**Recorded data:**
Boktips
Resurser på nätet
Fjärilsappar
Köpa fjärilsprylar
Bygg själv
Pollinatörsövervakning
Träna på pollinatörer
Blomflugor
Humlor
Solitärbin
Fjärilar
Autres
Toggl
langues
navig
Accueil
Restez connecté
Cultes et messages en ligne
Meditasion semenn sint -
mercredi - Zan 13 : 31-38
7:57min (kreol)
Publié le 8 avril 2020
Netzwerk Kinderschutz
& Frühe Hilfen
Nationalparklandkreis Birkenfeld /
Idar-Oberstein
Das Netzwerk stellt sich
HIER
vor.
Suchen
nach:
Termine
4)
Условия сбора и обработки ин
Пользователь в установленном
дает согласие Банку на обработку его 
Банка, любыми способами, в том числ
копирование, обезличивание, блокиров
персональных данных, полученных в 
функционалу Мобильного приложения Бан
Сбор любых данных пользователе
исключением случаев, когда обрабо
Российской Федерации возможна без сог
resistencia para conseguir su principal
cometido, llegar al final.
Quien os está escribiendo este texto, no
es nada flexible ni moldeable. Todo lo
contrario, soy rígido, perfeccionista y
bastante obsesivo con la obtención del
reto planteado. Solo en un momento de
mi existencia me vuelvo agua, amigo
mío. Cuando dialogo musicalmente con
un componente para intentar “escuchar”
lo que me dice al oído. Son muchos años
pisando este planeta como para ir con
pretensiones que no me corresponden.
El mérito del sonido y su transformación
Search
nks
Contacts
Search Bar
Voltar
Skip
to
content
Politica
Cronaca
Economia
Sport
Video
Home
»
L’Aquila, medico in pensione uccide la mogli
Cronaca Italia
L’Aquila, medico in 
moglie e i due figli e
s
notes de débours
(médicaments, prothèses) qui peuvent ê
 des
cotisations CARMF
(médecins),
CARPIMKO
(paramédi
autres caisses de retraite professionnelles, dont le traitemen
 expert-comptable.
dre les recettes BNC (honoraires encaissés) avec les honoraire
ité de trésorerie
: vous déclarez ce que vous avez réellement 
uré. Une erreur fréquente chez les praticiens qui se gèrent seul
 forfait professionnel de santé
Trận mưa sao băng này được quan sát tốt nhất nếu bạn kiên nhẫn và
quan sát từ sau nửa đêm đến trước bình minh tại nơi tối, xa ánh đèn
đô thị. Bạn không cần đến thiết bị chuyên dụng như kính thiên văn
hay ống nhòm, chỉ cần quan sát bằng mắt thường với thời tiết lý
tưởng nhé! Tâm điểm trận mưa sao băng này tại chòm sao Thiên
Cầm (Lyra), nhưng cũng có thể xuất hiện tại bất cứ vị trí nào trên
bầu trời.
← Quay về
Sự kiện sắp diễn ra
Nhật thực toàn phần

**WORK TO BE COMPLETED:**
Retype each record exactly, leaving nothing out.

**TASK SOLUTION:**
Boktips
Resurser på nätet
Fjärilsappar
Köpa fjärilsprylar
Bygg själv
Pollinatörsövervakning
Träna på pollinatörer
Blomflugor
Humlor
Solitärbin
Fjärilar
Autres
Toggl
langues
navig
Accueil
Restez connecté
Cultes et messages en ligne
Meditasion semenn sint -
mercredi - Zan 13 : 31-38
7:57min (kreol)
Publié le 8 avril 2020
Netzwerk Kinderschutz
& Frühe Hilfen
Nationalparklandkreis Birkenfeld /
Idar-Oberstein
Das Netzwerk stellt sich
HIER
vor.
Suchen
nach:
Termine
4)
Условия сбора и обработки ин
Пользователь в установленном
дает согласие Банку на обработку его 
Банка, любыми способами, в том числ
копирование, обезличивание, блокиров
персональных данных, полученных в 
функционалу Мобильного приложения Бан
Сбор любых данных пользователе
исключением случаев, когда обрабо
Российской Федерации возможна без сог
resistencia para conseguir su principal
cometido, llegar al final.
Quien os está escribiendo este texto, no
es nada flexible ni moldeable. Todo lo
contrario, soy rígido, perfeccionista y
bastante obsesivo con la obtención del
reto planteado. Solo en un momento de
mi existencia me vuelvo agua, amigo
mío. Cuando dialogo musicalmente con
un componente para intentar “escuchar”
lo que me dice al oído. Son muchos años
pisando este planeta como para ir con
pretensiones que no me corresponden.
El mérito del sonido y su transformación
Search
nks
Contacts
Search Bar
Voltar
Skip
to
content
Politica
Cronaca
Economia
Sport
Video
Home
»
L’Aquila, medico in pensione uccide la mogli
Cronaca Italia
L’Aquila, medico in 
moglie e i due figli e
s
notes de débours
(médicaments, prothèses) qui peuvent ê
 des
cotisations CARMF
(médecins),
CARPIMKO
(paramédi
autres caisses de retraite professionnelles, dont le traitemen
 expert-comptable.
dre les recettes BNC (honoraires encaissés) avec les honoraire
ité de trésorerie
: vous déclarez ce que vous avez réellement 
uré. Une erreur fréquente chez les praticiens qui se gèrent seul
 forfait professionnel de santé
Trận mưa sao băng này được quan sát tốt nhất nếu bạn kiên nhẫn và
quan sát từ sau nửa đêm đến trước bình minh tại nơi tối, xa ánh đèn
đô thị. Bạn không cần đến thiết bị chuyên dụng như kính thiên văn
hay ống nhòm, chỉ cần quan sát bằng mắt thường với thời tiết lý
tưởng nhé! Tâm điểm trận mưa sao băng này tại chòm sao Thiên
Cầm (Lyra), nhưng cũng có thể xuất hiện tại bất cứ vị trí nào trên
bầu trời.
← Quay về
Sự kiện sắp diễn ra
Nhật thực toàn phần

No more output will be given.